Exercise instructions:
Once you reach the line containing "efforts have been" in the data below, restate each line word for word up to and including the one containing "molecular clusters are".

** Records provided follows **

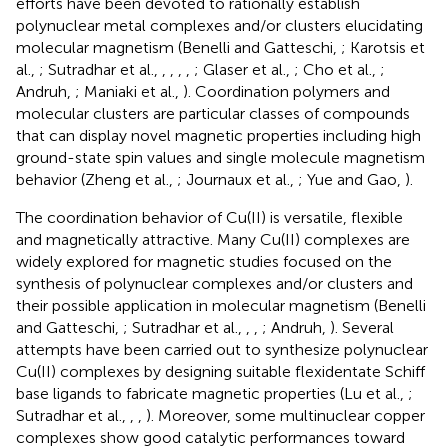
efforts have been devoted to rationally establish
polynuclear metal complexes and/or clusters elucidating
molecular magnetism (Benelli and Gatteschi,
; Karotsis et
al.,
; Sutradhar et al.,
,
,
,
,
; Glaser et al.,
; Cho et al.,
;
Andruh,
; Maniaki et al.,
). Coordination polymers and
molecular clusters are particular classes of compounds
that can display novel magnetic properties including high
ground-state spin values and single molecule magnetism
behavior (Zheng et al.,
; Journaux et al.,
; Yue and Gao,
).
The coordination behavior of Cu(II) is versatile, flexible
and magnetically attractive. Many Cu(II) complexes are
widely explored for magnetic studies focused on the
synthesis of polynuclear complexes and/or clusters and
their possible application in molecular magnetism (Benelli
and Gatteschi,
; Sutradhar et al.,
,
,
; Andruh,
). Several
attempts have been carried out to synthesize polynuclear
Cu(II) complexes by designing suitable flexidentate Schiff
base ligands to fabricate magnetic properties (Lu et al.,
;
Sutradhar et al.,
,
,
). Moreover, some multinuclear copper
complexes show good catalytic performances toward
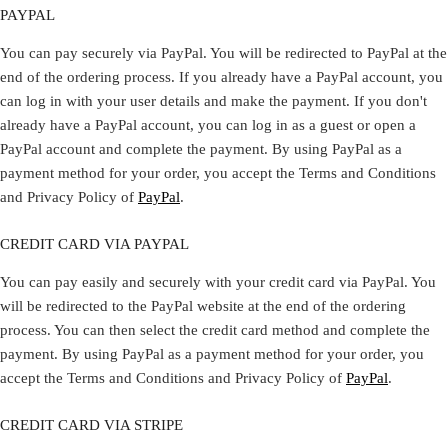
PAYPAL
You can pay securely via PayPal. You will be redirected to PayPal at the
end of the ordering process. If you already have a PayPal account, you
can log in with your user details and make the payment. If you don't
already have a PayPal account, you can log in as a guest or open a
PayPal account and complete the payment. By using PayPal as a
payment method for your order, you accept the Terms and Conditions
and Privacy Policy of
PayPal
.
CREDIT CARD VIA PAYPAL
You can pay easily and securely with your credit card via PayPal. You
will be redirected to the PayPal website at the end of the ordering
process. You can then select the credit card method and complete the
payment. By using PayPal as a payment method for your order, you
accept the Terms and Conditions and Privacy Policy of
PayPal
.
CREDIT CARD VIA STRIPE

** End of Records provided **
** Records provided follows **

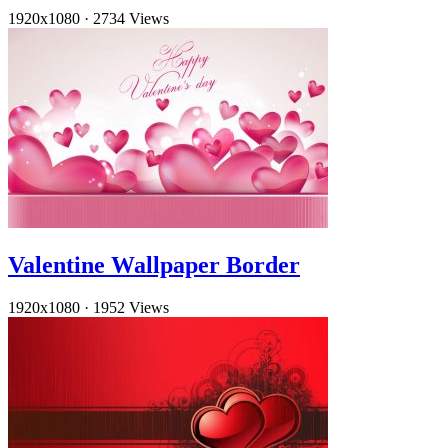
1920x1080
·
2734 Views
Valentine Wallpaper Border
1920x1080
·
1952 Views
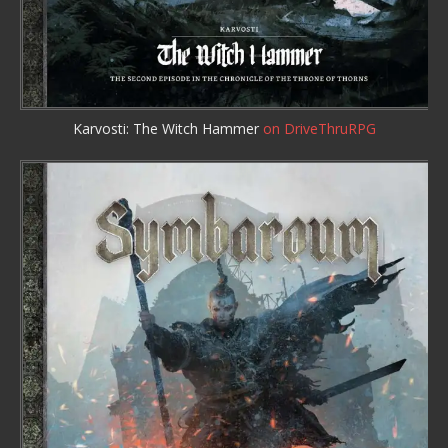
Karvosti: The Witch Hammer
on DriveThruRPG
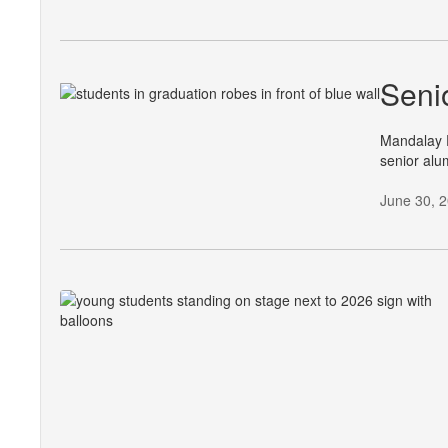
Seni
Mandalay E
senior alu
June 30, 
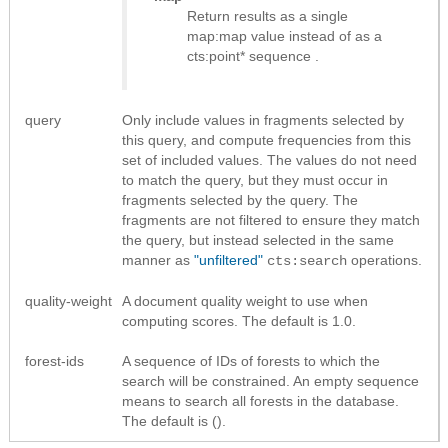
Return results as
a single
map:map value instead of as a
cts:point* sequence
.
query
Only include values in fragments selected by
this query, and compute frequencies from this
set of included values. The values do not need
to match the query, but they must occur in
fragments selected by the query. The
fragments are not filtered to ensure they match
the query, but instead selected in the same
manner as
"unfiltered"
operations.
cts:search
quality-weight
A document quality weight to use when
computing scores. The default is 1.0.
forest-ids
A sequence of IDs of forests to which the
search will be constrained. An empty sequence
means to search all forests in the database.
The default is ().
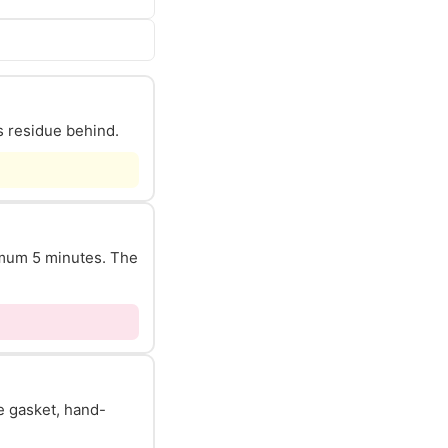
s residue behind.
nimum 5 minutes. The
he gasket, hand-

** End of Records provided **
** Records provided follows **

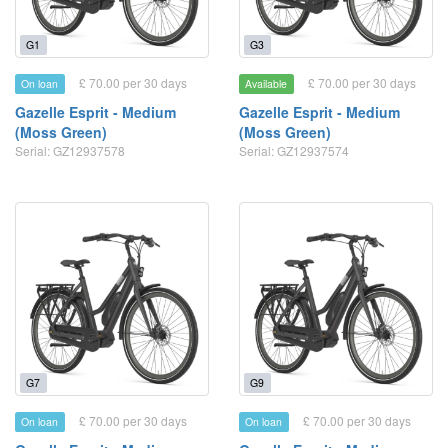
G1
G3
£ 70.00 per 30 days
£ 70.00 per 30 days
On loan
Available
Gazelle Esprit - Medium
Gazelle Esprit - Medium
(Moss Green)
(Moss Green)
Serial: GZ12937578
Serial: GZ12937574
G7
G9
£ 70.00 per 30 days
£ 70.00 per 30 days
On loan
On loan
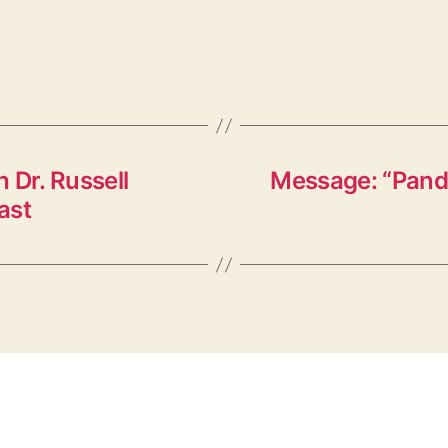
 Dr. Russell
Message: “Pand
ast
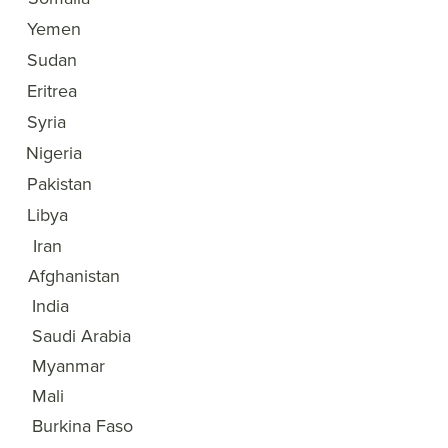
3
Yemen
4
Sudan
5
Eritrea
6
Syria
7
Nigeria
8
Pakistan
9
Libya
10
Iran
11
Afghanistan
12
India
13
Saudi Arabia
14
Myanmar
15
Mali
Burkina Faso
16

** End of Records provided **

Result of this task:
efforts have been devoted to rationally establish
polynuclear metal complexes and/or clusters elucidating
molecular magnetism (Benelli and Gatteschi,
; Karotsis et
al.,
; Sutradhar et al.,
,
,
,
,
; Glaser et al.,
; Cho et al.,
;
Andruh,
; Maniaki et al.,
). Coordination polymers and
molecular clusters are particular classes of compounds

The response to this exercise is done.